At the same time, the museum plans to make its exhibition more interactive and wants to change the way that it presents the exhibits to encourage people to think more deeply about nature and explore their own natural world when they leave the museum.

The new exhibition is being curated by Andrea Hadley-Johnson…

…who put her previous career experience as Head of Visual Display for retailers, including Habitat, to good use in order to get a good understanding of how people react to the current gallery.

She said: “The retail sector takes shoppers’ behaviour extremely seriously, using retail psychologists to put monitoring techniques into practice to ensure that product displays are attractive and enticing.

“Our aim here is similar – to put the needs of our visitors first – and although it was just a part of a number of exercises we carried out, it gave us a fascinating understanding into what aspects of the current gallery engaged and excited people, and which bits turned them off.

“We have just launched a second round of public feedback activity and we will put everything we have learned to good use to ensure that we present our collection in a way that fires people’s imaginations.

“By using the collection as a stimulant to ‘take notice’ we hope people will leave the gallery with a desire to appreciate, protect and enjoy their own natural world”

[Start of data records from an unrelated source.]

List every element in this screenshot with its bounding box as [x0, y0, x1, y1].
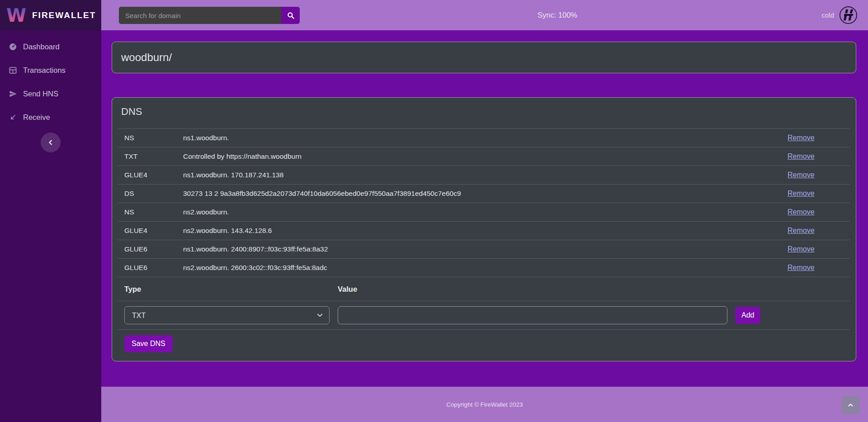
remove-link[interactable]: Remove [788, 152, 815, 160]
dns-record-value: ns2.woodburn. 2600:3c02::f03c:93ff:fe5a:… [177, 264, 781, 272]
record-type-select-wrap: TXT [124, 306, 330, 324]
search-icon [287, 11, 295, 19]
scroll-top-button[interactable] [841, 396, 860, 414]
sidebar-item-dashboard[interactable]: Dashboard [0, 35, 101, 58]
remove-link[interactable]: Remove [788, 171, 815, 179]
dns-card-title: DNS [118, 98, 850, 128]
wallet-name-label: cold [821, 11, 834, 19]
footer: Copyright © FireWallet 2023 [101, 387, 868, 422]
record-value-input[interactable] [338, 306, 727, 324]
dns-record-row: DS 30273 13 2 9a3a8fb3d625d2a2073d740f10… [118, 184, 850, 203]
dns-record-action: Remove [781, 190, 850, 198]
add-record-button[interactable]: Add [735, 307, 760, 324]
dns-record-row: TXT Controlled by https://nathan.woodbur… [118, 147, 850, 166]
dns-record-type: NS [118, 134, 177, 142]
chevron-left-icon [47, 139, 54, 146]
receive-arrow-icon [9, 113, 17, 122]
dns-card: DNS NS ns1.woodburn. Remove TXT Controll… [112, 97, 856, 361]
dns-record-type: GLUE6 [118, 245, 177, 253]
page-title: woodburn/ [121, 51, 172, 64]
dns-record-row: NS ns2.woodburn. Remove [118, 203, 850, 221]
dns-record-action: Remove [781, 264, 850, 272]
dns-record-row: GLUE6 ns1.woodburn. 2400:8907::f03c:93ff… [118, 240, 850, 258]
main-content: woodburn/ DNS NS ns1.woodburn. Remove TX… [101, 30, 868, 387]
svg-text:W: W [6, 6, 26, 24]
copyright-text: Copyright © FireWallet 2023 [446, 401, 523, 408]
dashboard-gauge-icon [9, 43, 17, 51]
sidebar-item-label: Receive [23, 113, 50, 122]
sync-status: Sync: 100% [538, 0, 577, 30]
sidebar: W FIREWALLET Dashboard Transactions [0, 0, 101, 422]
dns-records-table: NS ns1.woodburn. Remove TXT Controlled b… [118, 128, 850, 330]
dns-record-row: GLUE4 ns1.woodburn. 170.187.241.138 Remo… [118, 166, 850, 184]
dns-record-action: Remove [781, 208, 850, 216]
sidebar-nav: Dashboard Transactions Send HNS Receive [0, 30, 101, 129]
topbar: Sync: 100% cold [101, 0, 868, 30]
handshake-icon[interactable] [839, 5, 858, 25]
type-column-header: Type [118, 285, 331, 294]
dns-record-action: Remove [781, 134, 850, 142]
dns-record-value: ns2.woodburn. 143.42.128.6 [177, 227, 781, 235]
sidebar-item-send-hns[interactable]: Send HNS [0, 82, 101, 105]
domain-card: woodburn/ [112, 42, 856, 73]
sidebar-item-label: Dashboard [23, 43, 60, 51]
search-input[interactable] [119, 7, 281, 24]
sidebar-item-receive[interactable]: Receive [0, 105, 101, 129]
remove-link[interactable]: Remove [788, 264, 815, 271]
send-plane-icon [9, 90, 17, 98]
dns-record-action: Remove [781, 245, 850, 253]
remove-link[interactable]: Remove [788, 190, 815, 197]
firewallet-w-logo-icon: W [6, 6, 27, 24]
chevron-up-icon [848, 402, 854, 408]
dns-record-type: NS [118, 208, 177, 216]
brand-name: FIREWALLET [32, 10, 96, 20]
app-root: W FIREWALLET Dashboard Transactions [0, 0, 868, 422]
dns-record-value: ns1.woodburn. 170.187.241.138 [177, 171, 781, 179]
value-column-header: Value [331, 285, 735, 294]
dns-record-type: DS [118, 190, 177, 198]
sidebar-item-label: Transactions [23, 66, 66, 75]
dns-record-type: GLUE4 [118, 171, 177, 179]
dns-form-header-row: Type Value [118, 277, 850, 301]
dns-record-row: NS ns1.woodburn. Remove [118, 128, 850, 147]
remove-link[interactable]: Remove [788, 245, 815, 253]
sidebar-item-label: Send HNS [23, 90, 58, 98]
brand-home[interactable]: W FIREWALLET [0, 0, 101, 30]
dns-add-record-row: TXT Add [118, 301, 850, 330]
dns-record-value: ns2.woodburn. [177, 208, 781, 216]
search-button[interactable] [281, 7, 300, 24]
dns-record-value: 30273 13 2 9a3a8fb3d625d2a2073d740f10da6… [177, 190, 781, 198]
dns-record-row: GLUE6 ns2.woodburn. 2600:3c02::f03c:93ff… [118, 258, 850, 277]
dns-record-value: ns1.woodburn. [177, 134, 781, 142]
sidebar-item-transactions[interactable]: Transactions [0, 58, 101, 82]
remove-link[interactable]: Remove [788, 208, 815, 216]
dns-record-type: GLUE6 [118, 264, 177, 272]
dns-record-type: GLUE4 [118, 227, 177, 235]
record-type-select[interactable]: TXT [124, 306, 330, 324]
dns-record-value: Controlled by https://nathan.woodburn [177, 152, 781, 161]
remove-link[interactable]: Remove [788, 227, 815, 234]
dns-record-type: TXT [118, 152, 177, 161]
dns-record-action: Remove [781, 152, 850, 161]
dns-record-value: ns1.woodburn. 2400:8907::f03c:93ff:fe5a:… [177, 245, 781, 253]
remove-link[interactable]: Remove [788, 134, 815, 142]
wallet-indicator: cold [821, 0, 858, 30]
transactions-table-icon [9, 66, 17, 75]
sidebar-collapse-button[interactable] [41, 133, 61, 152]
save-dns-button[interactable]: Save DNS [124, 335, 173, 352]
domain-searchbox [119, 7, 300, 24]
dns-record-action: Remove [781, 227, 850, 235]
dns-record-action: Remove [781, 171, 850, 179]
dns-record-row: GLUE4 ns2.woodburn. 143.42.128.6 Remove [118, 221, 850, 240]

The current public feedback activity…

…called Project Lab II, allows visitors to make curious creatures out of laser-cut wood and add their thoughts to a large ideas board to help the project team decide what will go into the display and how it will be presented.

The exercise has been influenced by the successful Re:Make project at Derby Silk Mill, which saw the people of Derby co-produce the space, selecting and preparing objects, making furniture and fittings and developing labels.

The museum’s revamped nature galleries could also feature specially commissioned artwork created using items from the museum’s collection as well as other treasures directly inspired by nature. They are expected to be ready by April next year.